Wednesday, November 30, 2011

Sinterklaas Arrives in Diemen

We have been watching as beautiful Christmas decorations have started to appear on the streets of Amsterdam.

To kick off the Christmas season, Sinterklaas is scheduled to arrive this morning from Spain.  This young man, one of Sinterklaas's helpers, eagerly watches for his arrival.

November 19th was the exciting day for Sinterklaas to arrive in Diemen.  He came all the way from Spain by boat, and was eagerly awaited by hundreds of excited boys and girls.
This small boat carrying some of his helpers (Swarte Piets or Black Petes) came in advance of the boat carrying Sinterklaas.

One of the Black Petes jumped into the freezing water for a short dip.  Brrrrrrrr..

A young boy on the sidelines was all dressed up in his Black Pete costume, and was happy to let me take his picture.

Crowds lined both sides of the canal from the first bridge (the one we cross to reach our apartment) to the second bridge about 2 blocks farther up the street.

The children sang songs and recited poems while they waited for Sinterklaas to arrive.

Black Petes were busy handing out goodies to the waiting crowd.

Here he comes!!!  The boat on the right is carrying lots of Black Petes and Sinterklaas - the main attraction - is on the boat to the left.
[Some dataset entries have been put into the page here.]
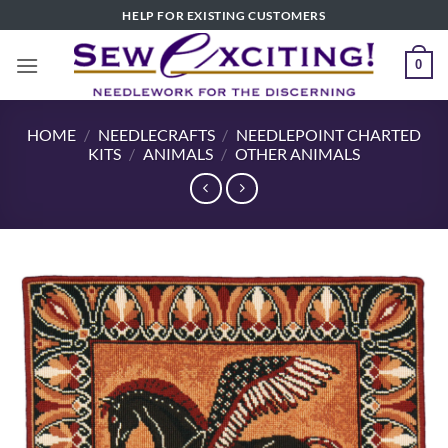
Skip
HELP FOR EXISTING CUSTOMERS
to
content
0
HOME
/
NEEDLECRAFTS
/
NEEDLEPOINT CHARTED
KITS
/
ANIMALS
/
OTHER ANIMALS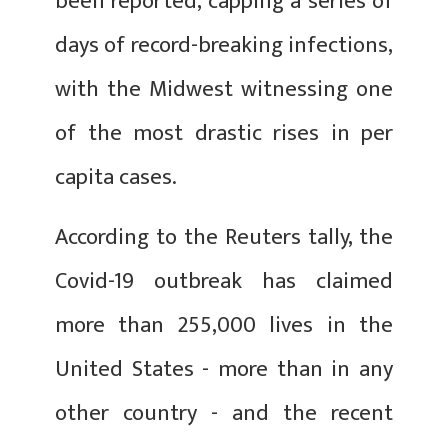
been reported, capping a series of
days of record-breaking infections,
with the Midwest witnessing one
of the most drastic rises in per
capita cases.
According to the Reuters tally, the
Covid-19 outbreak has claimed
more than 255,000 lives in the
United States - more than in any
other country - and the recent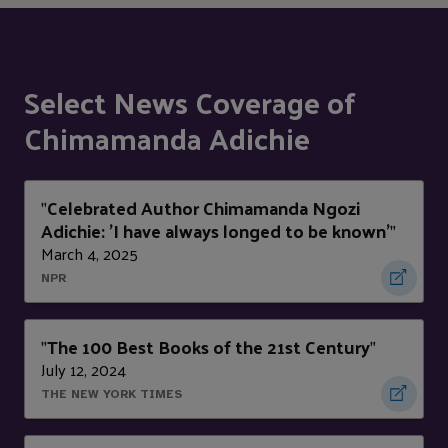
Select News Coverage of
Chimamanda Adichie
Celebrated Author Chimamanda Ngozi
"
Adichie: 'I have always longed to be known'
"
March 4, 2025
NPR
The 100 Best Books of the 21st Century
"
"
July 12, 2024
THE NEW YORK TIMES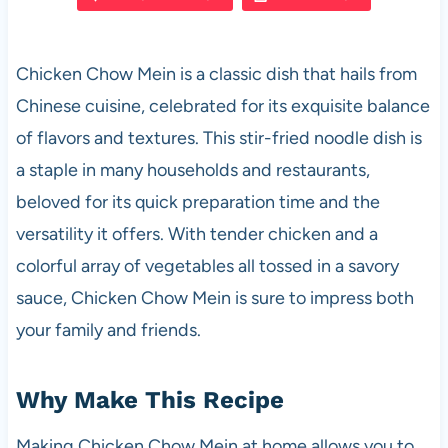
e
s
es
di
e
b
A
t
t
Chicken Chow Mein is a classic dish that hails from
o
p
Chinese cuisine, celebrated for its exquisite balance
o
p
of flavors and textures. This stir-fried noodle dish is
k
a staple in many households and restaurants,
beloved for its quick preparation time and the
versatility it offers. With tender chicken and a
colorful array of vegetables all tossed in a savory
sauce, Chicken Chow Mein is sure to impress both
your family and friends.
Why Make This Recipe
Making Chicken Chow Mein at home allows you to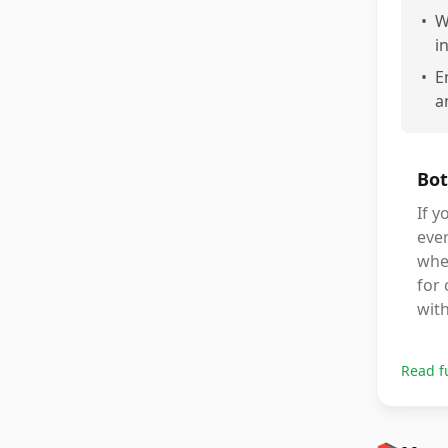
•
W
i
•
E
a
Bot
If y
ever
when
for 
with
Read f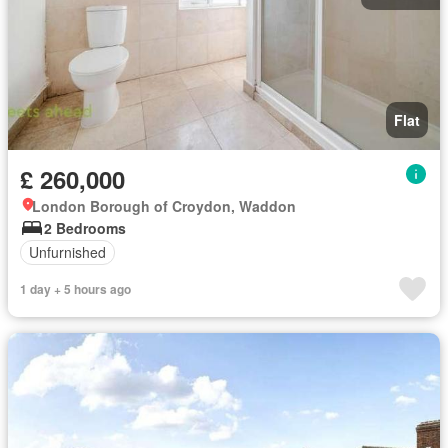
Flat
£ 260,000
London Borough of Croydon, Waddon
2 Bedrooms
Unfurnished
1 day + 5 hours ago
The Black Petes have had a long journey.  As you can see, the word Spanje (Spain) is clearly written on the side.

The Black Petes are very colorful!  They look like court jesters from medieval days.  The story goes that they were originally Moors living in Spain during the days of Sinterklaas's charitable works among the poor.

Sinterklaas, (or St. Nicholas) the one in the bright red cloak and tall red hat with a golden cross,  was born in 271 A.D. and lived to December 6, 342 or 343 in Spain.  He was a benevolent priest who often walked through the town at night leaving small gifts on the doorsteps of the poor. 

Tradition has it that he enlisted the help of a Moorish knave called Piet to help carry his packages. 

Black Pete - a grinning, happy fellow - carries a birch rod and a sack of goodies.  If the children are good they get the goodies.  If they have been naughty, his sack is large enough to carry them away.

We're talking REALLY black, Black Petes.

And LOTS of them!  The newspaper reported that when Sinterklaas arrived in Amsterdam he brought 500 Black Petes.  We probably saw around 50 here - but we're a much smaller city.

The traditional treat from Black Petes bag is a handful of spicey cookies called Kruid Noten.  They taste similar to gingerbread and are about the size of a far quarter.

I'm guessing this one is a Petrina - a girl Pete.

Children anxiously await their gifts from St. Nicholas's helpers.

After making his way down the east side of the canal, Sinterklaas's boat turned and went across to the other side where he waved and smiled at the children on that side of the canal.  There was a white horse on the landing waiting for him to mount and ride to the city building where more children were anxiously watching for his arrival.  The Dutch start getting into the Christmas spirit with Sinterklaas's arrival.  On December 5th they will share small gifts and poems with family members in the tradition of this historical benefactor. 
What a fun way to start the Christmas season! 

Monday, November 28, 2011


  We took advantage of a beautiful sunny day and drove to Naarden - a small town east and north of Amsterdam.  Naarden is like a large open-air museum and one of Holland's best examples of a fortified town.  It has a double ring of walls in the shape of a star.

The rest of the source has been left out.